Нетрудно вообразить, какое впечатление производила на гостей Клюева его «клетушка-комнатушка». Тем более что навещали его звезды столичных салонов: Анна Ахматова, Осип Мандельштам, Даниил Хармс… Питерской богеме, вероятно, становилось не по себе в этом диковинном заповеднике раскольничьей Руси в самом центре города на Неве. Впечатление усиливали вид и поведение хозяина: крепкий мужик, заросший, словно олонецкий лес, в вытертой сермяге, дерюжной рубахе, высоких сапогах, на груди — большой поповский крест, хитрые, плотоядные глаза, северный выговор, оканье.

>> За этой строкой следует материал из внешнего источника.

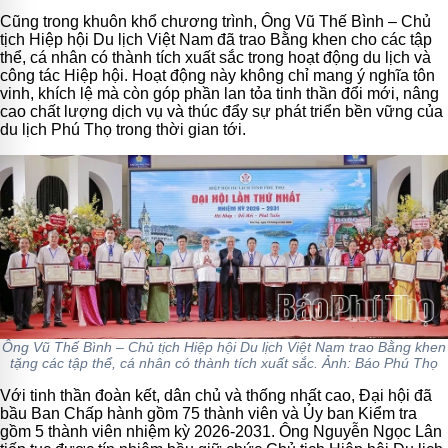
Cũng trong khuôn khổ chương trình, Ông Vũ Thế Bình – Chủ
tịch Hiệp hội Du lịch Việt Nam đã trao Bằng khen cho các tập
thể, cá nhân có thành tích xuất sắc trong hoạt động du lịch và
công tác Hiệp hội. Hoạt động này không chỉ mang ý nghĩa tôn
vinh, khích lệ mà còn góp phần lan tỏa tinh thần đổi mới, nâng
cao chất lượng dịch vụ và thúc đẩy sự phát triển bền vững của
du lịch Phú Thọ trong thời gian tới.
Ông Vũ Thế Bình – Chủ tịch Hiệp hội Du lịch Việt Nam trao Bằng khen
tặng các tập thể, cá nhân có thành tích xuất sắc. Ảnh: Báo Phú Thọ
Với tinh thần đoàn kết, dân chủ và thống nhất cao, Đại hội đã
bầu Ban Chấp hành gồm 75 thành viên và Ủy ban Kiểm tra
gồm 5 thành viên nhiệm kỳ 2026-2031. Ông Nguyễn Ngọc Lân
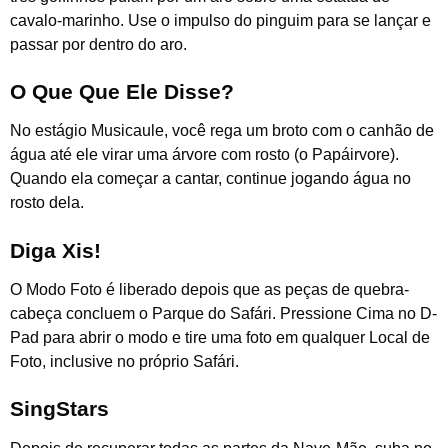
cavalo-marinho. Use o impulso do pinguim para se lançar e
passar por dentro do aro.
O Que Que Ele Disse?
No estágio Musicaule, você rega um broto com o canhão de
água até ele virar uma árvore com rosto (o Papáirvore).
Quando ela começar a cantar, continue jogando água no
rosto dela.
Diga Xis!
O Modo Foto é liberado depois que as peças de quebra-
cabeça concluem o Parque do Safári. Pressione Cima no D-
Pad para abrir o modo e tire uma foto em qualquer Local de
Foto, inclusive no próprio Safári.
SingStars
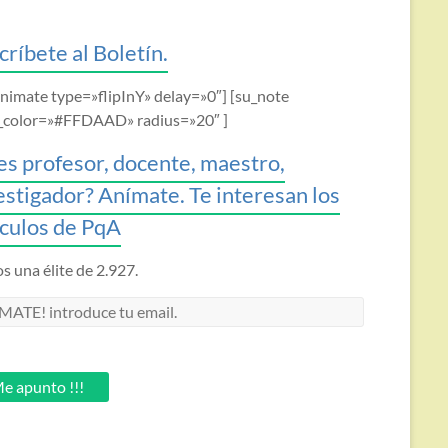
críbete al Boletín.
animate type=»flipInY» delay=»0″] [su_note
_color=»#FFDAAD» radius=»20″ ]
es profesor, docente, maestro,
estigador? Anímate. Te interesan los
ículos de PqA
 una élite de 2.927.
MATE!
oduce
.
e apunto !!!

То ли усмехается, то ли спрашивает о чем-то?
Один раз Даниил Хармс и Александр Введенский привели к Клюеву поэта Заболоцкого. Николай Алексеевич всех перецеловал и стал хлопотать вокруг гостей, при этом окал как нанятый и руки без конца складывал, точно для молитвы. В конце концов Заболоцкий не выдержал и выпалил:
— Прости, Николай Алексеевич, за прямоту. Зачем вам весь этот маскарад? Я думал — иду к коллеге по цеху, а вы тут какой-то ярмарочный балаган устроили.
Клюев напрягся, посуровел и бросил Заболоцкому — уже без всякого оканья:
— Кого вы мне сюда привели, Даниил Иванович и Александр Иванович? Разве я не у себя дома? Разве не могу делать то, что мне нравится? Захочу — псалмы стану петь, захочу — канкан станцую.
И правда — станцевал.
Кем же на самом деле был Николай Клюев? Пройдохой, разыгрывающим мужика, или истинным народным певцом? Салонным хлыщом или религиозным визионером? Ведуном или мошенником?
Из воспоминаний современников образ складывается противоречивый. С одной стороны — старообрядчество и юфтевые сапоги, с другой — знание философии Канта («Критику чистого разума» он цитировал в оригинале), любовь к Верлену и нетрадиционная ориентация. Одни называли его «носителем истинной русской души», «единственным действительно народным поэтом», «помостом между старой Русью и сегодняшней Россией», другие обвиняли в позерстве и поэтическом мошенничестве (якобы его «Песни из Заонежья» — плагиат фольклора), конъюнктуре и имитации крестьянского сознания, хотя землю он в жизни не обрабатывал. Особенно ехидный (и при этом неправдоподобный) портрет олонецкого поэта нарисовал Георгий Иванов. В его эссе клюевская «клетушка-комнатушка» оказывается роскошным номером в петербургском «Отель де Франс», где Николай Алексеевич принимал гостей на турецкой тахте в шикарном сюртуке и при галстуке. Не менее шаржированный, но в другую сторону, портрет мы находим в романе Ольги Форш «Сумасшедший корабль». Там демонический Микула специально зачесывает на бок жирные, как у Гоголя, волосы, «чтобы скрыть слишком мудрый лоб», хитро поглядывает изподлобья и разыгрывает дурачка, сует деньги в голенище, якобы не подозревая о существовании портмоне. Однако, что касается Форш, карикатурный образ Клюева отчасти объясняется гротескным стилем романа в целом.
Другое дело — Владислав Ходасевич — автор термина «клюевщина», описывающего мужицкую программу ожидания нового Разина, который первым в России пустит красного петуха и устроит великий пожар (кстати, энтузиазм, с которым Клюев принял участие в большевистском перевороте, подтвердил интуицию петербургского критика, хотя автор «Пожарища» от революционного жара быстро остыл и сделался страстным защитником остатков патриархальной Руси). Политический имидж не позволил Владиславу Фелициановичу разглядеть в Клюеве великого поэта, хотя критиком он был искушенным.
Ясное дело, Николай Клюев раздражал. Было в нем нечто от юродивого, не от мира сего. Это же есть и в раскольнице Люсе из Загубья, которая может шепнуть, что на прошлой неделе беседовала с отцом Корнилием Палеостровским (знаменитый монах, живший несколько веков назад[173]), и с улыбочкой посмотреть — как я отреагирую. То же я почувствовал у самоедского тадибея на Ямале, который на вопрос о шамане вручил мне испорченный радиоприемник.
173
Корнилий Палеостровский (Олонецкий; ум. ок. 1420) — основатель и первый игумен обители на острове Палий на Онежском озере.